Ana termina de recoger una papelera, pulveriza la cama. Sale de la zona de observación y vuelve a la rutina.
En el pasillo se cruza con la mujer de ojos verdes que llora al salir de la consulta nueve.
-¿Puedo ayudarla? -le pregunta con timidez.
-Sí, mi padre ha fallecido y necesito hablar por teléfono- la mujer no para de sollozar inquieta.
-Al final del pasillo hay uno –señala Ana.
-Imagino que no sabrás nada, pero veo que sales de la zona de observación, ¿me podrías decir algo?- la mujer de ojos verdes ahora la tutea, con la osadez de saberse ambas rozando la cincuentena
-Imagino que sí –Ana piensa que han compartido luna, noche y cigarrillos, y eso las une de alguna forma.
-Olvidé preguntar al médico si mi padre sufrió en los últimos minutos. El médico ya se fue y me da reparo avisarlo sólo para eso. Estaba en la cama siete. ¿tú sabes algo?
La pregunta de siempre, las dudas de siempre…
-La verdad, yo sólo soy la limpiadora, y apenas me doy cuenta de nada, lo siento –entonces Ana toma una decisión- de todas formas el señor de la cama siete cuando falleció estaba dormido. Creo que ni siquiera se dio cuenta de nada –miente Ana.
-Gracias. Por cierto me llamo Sonia.
-Yo Ana, encantada.
La mujer de ojos verdes se aleja por el pasillo.
Ana sigue con su rutina: consulta 1, consulta 6, sala de yesos, sala de críticos, consulta 2…y vuelta a empezar.
En ese momento empieza a amanecer.

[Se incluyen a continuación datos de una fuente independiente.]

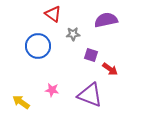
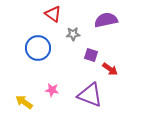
blue circle: moved 2 px down
yellow arrow: moved 3 px right
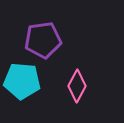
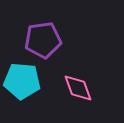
pink diamond: moved 1 px right, 2 px down; rotated 48 degrees counterclockwise
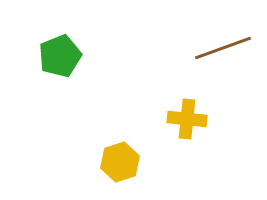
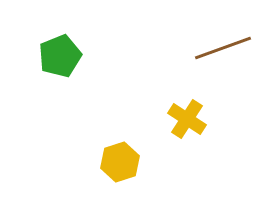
yellow cross: rotated 27 degrees clockwise
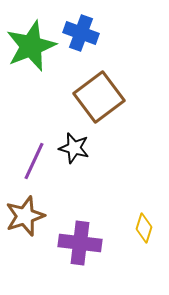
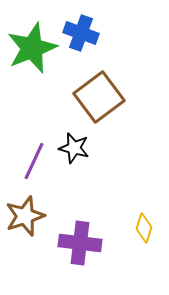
green star: moved 1 px right, 2 px down
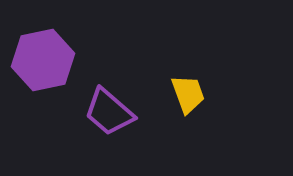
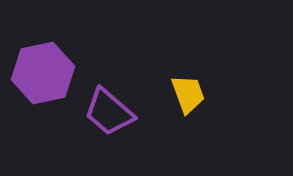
purple hexagon: moved 13 px down
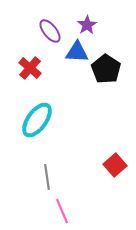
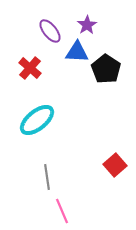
cyan ellipse: rotated 15 degrees clockwise
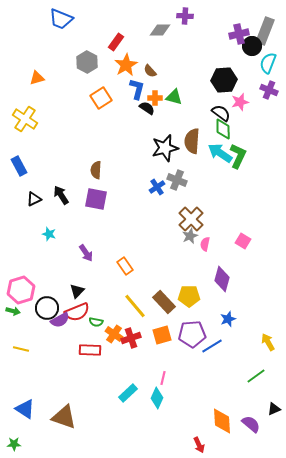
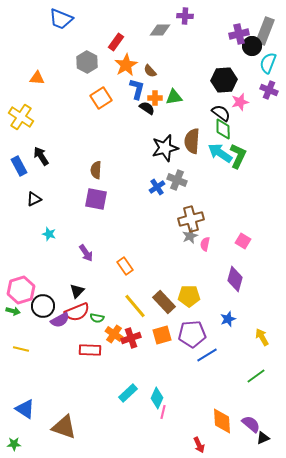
orange triangle at (37, 78): rotated 21 degrees clockwise
green triangle at (174, 97): rotated 24 degrees counterclockwise
yellow cross at (25, 119): moved 4 px left, 2 px up
black arrow at (61, 195): moved 20 px left, 39 px up
brown cross at (191, 219): rotated 30 degrees clockwise
purple diamond at (222, 279): moved 13 px right
black circle at (47, 308): moved 4 px left, 2 px up
green semicircle at (96, 322): moved 1 px right, 4 px up
yellow arrow at (268, 342): moved 6 px left, 5 px up
blue line at (212, 346): moved 5 px left, 9 px down
pink line at (163, 378): moved 34 px down
black triangle at (274, 409): moved 11 px left, 29 px down
brown triangle at (64, 417): moved 10 px down
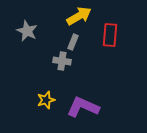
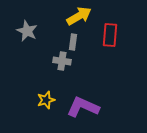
gray rectangle: rotated 14 degrees counterclockwise
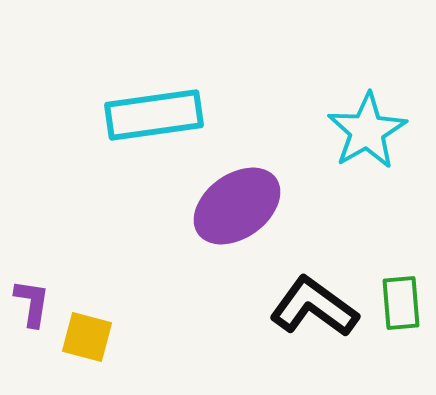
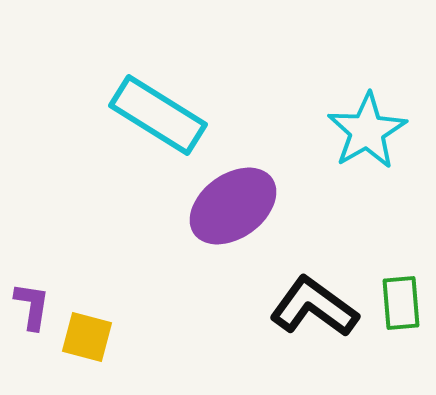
cyan rectangle: moved 4 px right; rotated 40 degrees clockwise
purple ellipse: moved 4 px left
purple L-shape: moved 3 px down
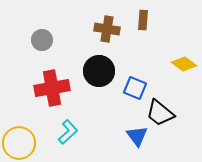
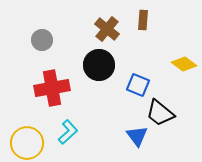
brown cross: rotated 30 degrees clockwise
black circle: moved 6 px up
blue square: moved 3 px right, 3 px up
yellow circle: moved 8 px right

Mañana será otro día.

4 comentarios:

Anna dijo...

Un aplauso por tu historia y todos los invisibles que se pasean por nuestras vidas. Todos lo hemos sido también alguna vez...

Besos!!

Anónimo dijo...

¿por qué lanzo un gran suspiro justo después leer tus relatos?...porque he estado casi aguantando al respiración...Besos desde Madrid

dra jomeini dijo...

Precioso. Todos ponemos nuestro granito de arena para que la gran maquinaria de la vida siga rodando.

Juana dijo...

Hay gente que ni se entera de tu presencia, no deja de ser curioso me encanta la sensación, porque ser invisible es fascinante.